BM Güvenlik Konseyi’nin beşli çetesinin dünya barışı için tehdit olduğunu vurgulayan Yalçın, şunları söyledi: “10 gün içinde 4 tasarı veto ettiler. Söz konusu Filistin, mazlum Müslüman olunca İsrail’e yardım ve yataklıktan başka işleri yok! Ya BM Güvelik Konseyi yeniden yapılandırılacak ya da küresel eşkıyalık insanlığın sonunu getirecek. Mazlumu zalim, zalimi mazlum gösteren bu hokkabaz düzende, bu küresel düzenbazlık karşısında Filistinli çocuklar barışa uyansın diye Aksa’nın mahzunluğu, dünyanın sessizliği sona erinceye kadar Filistinlilerin sesini çığlığa dönüştürmek boynumuzun borcudur. ‘Hiçbir şey yapamazlar’ diyen siyonistlere inat, Filistin’deki zulüm bitinceye kadar meydanları doldurmaya devam edeceğiz. Mazlumlara dua, zalimlere lanet edeceğiz. Sıraladıkları yalanları tek tek yüzlerine çarpacağız.”

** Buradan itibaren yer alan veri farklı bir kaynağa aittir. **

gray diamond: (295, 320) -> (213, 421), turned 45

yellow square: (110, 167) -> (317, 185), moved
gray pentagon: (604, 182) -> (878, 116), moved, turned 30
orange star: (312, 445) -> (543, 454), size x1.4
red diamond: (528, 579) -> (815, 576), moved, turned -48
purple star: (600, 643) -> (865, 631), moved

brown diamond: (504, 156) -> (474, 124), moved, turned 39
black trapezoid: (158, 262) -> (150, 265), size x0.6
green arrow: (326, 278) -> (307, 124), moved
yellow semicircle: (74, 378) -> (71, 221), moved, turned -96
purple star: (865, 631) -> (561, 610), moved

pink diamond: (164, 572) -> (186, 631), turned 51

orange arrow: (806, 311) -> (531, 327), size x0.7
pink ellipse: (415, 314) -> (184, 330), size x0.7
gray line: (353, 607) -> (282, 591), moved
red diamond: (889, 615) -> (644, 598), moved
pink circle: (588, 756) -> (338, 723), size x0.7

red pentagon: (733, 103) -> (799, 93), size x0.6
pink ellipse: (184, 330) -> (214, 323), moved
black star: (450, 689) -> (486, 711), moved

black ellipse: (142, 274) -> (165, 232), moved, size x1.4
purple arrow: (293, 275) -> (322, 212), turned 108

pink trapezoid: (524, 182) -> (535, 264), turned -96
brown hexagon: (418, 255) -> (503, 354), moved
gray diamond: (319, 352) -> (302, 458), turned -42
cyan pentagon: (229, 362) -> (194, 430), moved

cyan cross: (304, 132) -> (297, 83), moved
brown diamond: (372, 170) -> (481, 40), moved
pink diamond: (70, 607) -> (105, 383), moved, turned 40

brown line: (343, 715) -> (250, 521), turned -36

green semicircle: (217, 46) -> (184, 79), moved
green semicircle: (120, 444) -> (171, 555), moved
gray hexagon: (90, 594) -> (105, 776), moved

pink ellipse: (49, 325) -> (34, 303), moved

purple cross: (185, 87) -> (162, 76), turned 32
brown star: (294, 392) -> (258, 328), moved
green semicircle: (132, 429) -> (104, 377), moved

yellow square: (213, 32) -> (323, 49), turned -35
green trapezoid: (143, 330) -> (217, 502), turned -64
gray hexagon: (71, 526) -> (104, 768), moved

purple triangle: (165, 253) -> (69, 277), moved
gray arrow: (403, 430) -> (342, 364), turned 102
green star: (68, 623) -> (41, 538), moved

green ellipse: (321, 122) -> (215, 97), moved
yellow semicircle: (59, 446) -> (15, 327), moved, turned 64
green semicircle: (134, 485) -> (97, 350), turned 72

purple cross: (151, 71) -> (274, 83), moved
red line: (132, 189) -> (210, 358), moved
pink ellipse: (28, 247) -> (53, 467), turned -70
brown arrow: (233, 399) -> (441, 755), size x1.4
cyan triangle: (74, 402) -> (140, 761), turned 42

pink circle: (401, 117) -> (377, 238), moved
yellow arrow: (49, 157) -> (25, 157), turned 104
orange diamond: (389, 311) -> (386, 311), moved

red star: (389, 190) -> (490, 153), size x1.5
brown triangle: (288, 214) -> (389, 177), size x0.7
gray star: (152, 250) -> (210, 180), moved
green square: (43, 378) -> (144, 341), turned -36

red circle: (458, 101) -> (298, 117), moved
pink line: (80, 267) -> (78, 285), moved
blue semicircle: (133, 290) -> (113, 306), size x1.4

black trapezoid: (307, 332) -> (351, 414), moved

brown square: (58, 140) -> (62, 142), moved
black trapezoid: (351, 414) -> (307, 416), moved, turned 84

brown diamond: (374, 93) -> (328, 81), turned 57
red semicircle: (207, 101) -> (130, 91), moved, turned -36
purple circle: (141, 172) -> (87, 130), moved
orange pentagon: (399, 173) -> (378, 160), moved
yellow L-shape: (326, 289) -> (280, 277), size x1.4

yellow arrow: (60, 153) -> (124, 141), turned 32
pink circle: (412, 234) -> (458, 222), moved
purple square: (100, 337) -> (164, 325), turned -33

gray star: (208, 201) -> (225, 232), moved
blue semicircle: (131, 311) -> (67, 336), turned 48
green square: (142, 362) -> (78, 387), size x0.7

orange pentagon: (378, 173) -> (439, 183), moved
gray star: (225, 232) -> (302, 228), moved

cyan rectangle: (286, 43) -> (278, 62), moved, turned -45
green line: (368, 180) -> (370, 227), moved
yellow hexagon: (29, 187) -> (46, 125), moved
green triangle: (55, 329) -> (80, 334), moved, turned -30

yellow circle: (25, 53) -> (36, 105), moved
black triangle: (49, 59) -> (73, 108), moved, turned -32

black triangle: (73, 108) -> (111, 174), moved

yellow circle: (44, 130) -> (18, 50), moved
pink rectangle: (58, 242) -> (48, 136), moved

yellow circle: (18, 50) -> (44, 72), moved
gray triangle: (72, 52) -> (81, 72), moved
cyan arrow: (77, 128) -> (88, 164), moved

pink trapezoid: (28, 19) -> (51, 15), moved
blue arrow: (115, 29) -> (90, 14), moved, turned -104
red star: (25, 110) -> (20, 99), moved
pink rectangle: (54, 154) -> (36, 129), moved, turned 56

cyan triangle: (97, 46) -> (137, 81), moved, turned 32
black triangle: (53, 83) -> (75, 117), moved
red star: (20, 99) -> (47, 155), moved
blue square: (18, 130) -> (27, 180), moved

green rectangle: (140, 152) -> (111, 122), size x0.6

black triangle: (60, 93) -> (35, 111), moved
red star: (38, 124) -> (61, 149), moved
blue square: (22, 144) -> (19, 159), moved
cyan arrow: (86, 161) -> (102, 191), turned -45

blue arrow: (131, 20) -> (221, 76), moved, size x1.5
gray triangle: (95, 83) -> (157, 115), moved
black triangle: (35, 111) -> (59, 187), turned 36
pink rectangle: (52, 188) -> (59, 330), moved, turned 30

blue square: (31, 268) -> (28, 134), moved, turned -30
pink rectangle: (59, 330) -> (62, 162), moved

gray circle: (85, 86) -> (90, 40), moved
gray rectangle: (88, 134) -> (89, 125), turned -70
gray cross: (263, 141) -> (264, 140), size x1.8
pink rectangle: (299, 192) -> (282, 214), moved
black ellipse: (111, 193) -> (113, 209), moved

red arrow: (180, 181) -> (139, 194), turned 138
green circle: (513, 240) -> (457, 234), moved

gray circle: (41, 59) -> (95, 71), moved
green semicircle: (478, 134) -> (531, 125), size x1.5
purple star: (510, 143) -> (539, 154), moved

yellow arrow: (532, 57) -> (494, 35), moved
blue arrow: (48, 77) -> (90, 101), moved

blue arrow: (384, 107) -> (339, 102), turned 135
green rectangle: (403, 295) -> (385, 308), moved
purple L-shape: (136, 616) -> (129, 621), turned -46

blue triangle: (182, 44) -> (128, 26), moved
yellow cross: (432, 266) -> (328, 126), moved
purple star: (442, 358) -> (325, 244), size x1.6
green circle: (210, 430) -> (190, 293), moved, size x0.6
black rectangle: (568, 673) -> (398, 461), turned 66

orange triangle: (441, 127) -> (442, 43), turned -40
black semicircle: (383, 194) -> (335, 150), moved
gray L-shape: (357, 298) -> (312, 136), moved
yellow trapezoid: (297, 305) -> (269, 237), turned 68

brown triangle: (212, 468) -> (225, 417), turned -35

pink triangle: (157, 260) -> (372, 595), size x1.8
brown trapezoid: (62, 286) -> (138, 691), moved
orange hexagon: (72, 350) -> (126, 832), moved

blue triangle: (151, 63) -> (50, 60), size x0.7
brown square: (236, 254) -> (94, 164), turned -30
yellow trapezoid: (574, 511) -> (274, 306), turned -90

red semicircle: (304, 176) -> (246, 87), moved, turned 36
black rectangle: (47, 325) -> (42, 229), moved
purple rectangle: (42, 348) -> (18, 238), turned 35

Ali Yalçın, Cemil Meriç’in ‘Zulmün olduğu yerde tarafsızlık namussuzluktur’ sözlerine atıfta bulunarak, “Bizler, evladı paramparça olmuş Filistinli anneden, masumlardan yana duracağız. ‘Uygar dünya’ insanlık sınavından sınıfta kalsa da Filistinli mazlumların var olma mücadelesini amasız, fakatsız ve güçlü bir şekilde savunmaya, hakkı haykırmaya, hakkı tutup ayağa kaldırmaya devam edeceğiz. Buradan bir kez daha bütün dünyaya ‘soykırımı durdurma’ çağrısı yapıyorum, Soykırım suçu işleyenler, Nazi liderleri gibi Uluslararası Ceza Mahkemesi’nde yargılanmalı, uluslararası toplum acilen harekete geçmeli, Gazze’de ateşkes tasarıyı aşmalı, kalıcı barış gelmeli; su, gıda, elektrik, gaz, telefon, internet erişimi sağlanmalı, tıbbi yardım ve temel ihtiyaçların girişi için acil insani koridor açılmalı, başta DSÖ, UNICEF olmak üzere BM’ye bağlı tüm kuruluşlar Gazze’deki vahşete karşı görevlerini yapmalı, katliamın durdurulması için insani, siyasi, diplomatik tüm girişimler seferber edilmeli, insan hakları ihlalleri, işlenen savaş suçları, uygulanan soykırım dünyaya ilan edilmeli, soykırımcıların yargılanması sağlanmalıdır. Güçlünün değil haklının yanında saf tutan, Gazze’de ölen insanlığı ayağa kaldırmak için boğazında yumru, yüreği buruk, meydanlara bir yumruk gibi inenler olarak diyoruz ki, ey katliama yeşil ışık yakanlar, soykırıma göz yumanlar, tarih hepinizi yargılayacak! Kara bir leke olarak kalacaksınız! Barışı kundaklayan caniler olarak anılacaksınız. Bütün gücünüze, zulmünüze, şirretinize rağmen Aksa zincirlerini kıracak, Kudüs yeniden barışın başkenti olacak. Kahrolsun katil İsrail, kahrolsun iş birlikçi vetocu çete, yaşasın Filistin direnişi, yaşasın özgür Filistin” diye konuştu.